SmolLM2-135M-Instruct

HuggingFaceTB

SmolLM2-135M-Instruct: Compact 135M parameter language model optimized for instruction following, trained on 2T tokens with DPO and SFT.

Property	Value
Parameter Count	135M
Training Tokens	2 trillion
License	Apache 2.0
Architecture	Transformer decoder
Precision	BFloat16

What is SmolLM2-135M-Instruct?

SmolLM2-135M-Instruct is a compact yet powerful language model designed for efficient instruction following and general text generation. As part of the SmolLM2 family, it represents a significant advancement over its predecessor, particularly excelling in instruction following, knowledge application, and reasoning capabilities. The model was trained on an extensive and diverse dataset of 2 trillion tokens, including FineWeb-Edu, DCLM, and The Stack.

Implementation Details

The model underwent a sophisticated training process involving supervised fine-tuning (SFT) and Direct Preference Optimization (DPO) using the UltraFeedback dataset. It was trained using 64 H100 GPUs and the nanotron framework, demonstrating impressive performance metrics across various benchmarks.

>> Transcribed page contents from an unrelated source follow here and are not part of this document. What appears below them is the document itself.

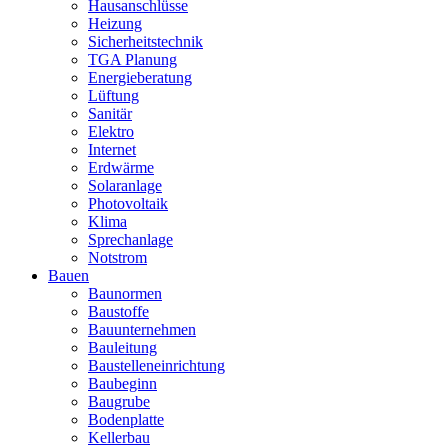
Hausanschlüsse
Heizung
Sicherheitstechnik
TGA Planung
Energieberatung
Lüftung
Sanitär
Elektro
Internet
Erdwärme
Solaranlage
Photovoltaik
Klima
Sprechanlage
Notstrom
Bauen
Baunormen
Baustoffe
Bauunternehmen
Bauleitung
Baustelleneinrichtung
Baubeginn
Baugrube
Bodenplatte
Kellerbau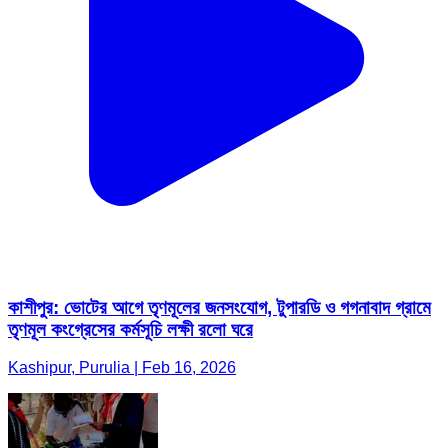
কাশীপুর: ভোটের আগে তৃণমূলের জনসংযোগ, টুপারডি ও গগনাবাদ গ্রামে
তৃণমূল কংগ্রেসের কর্মসূচি লক্ষী রলো ঘরে
Kashipur, Purulia | Feb 16, 2026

Zero-shot performance improvements over predecessor in multiple benchmarks
Supports text rewriting and summarization tasks
Optimized for efficient on-device deployment
Implements chat template for conversational applications

Core Capabilities

Instruction following with 29.9% average performance on IFEval
Strong performance on reasoning tasks (28.2% on BBH 3-shot)
Efficient text generation and summarization
Lightweight deployment options with ONNX and Transformers.js support

Frequently Asked Questions

Q: What makes this model unique?

This model stands out for its exceptional performance-to-size ratio, delivering strong capabilities in instruction following and reasoning tasks despite its compact 135M parameter size. It's specifically optimized for on-device deployment while maintaining competitive performance metrics.

Q: What are the recommended use cases?

The model is well-suited for text generation, summarization, and instruction-following tasks. It's particularly valuable for applications requiring efficient on-device deployment or where computational resources are limited, while still needing reliable language model capabilities.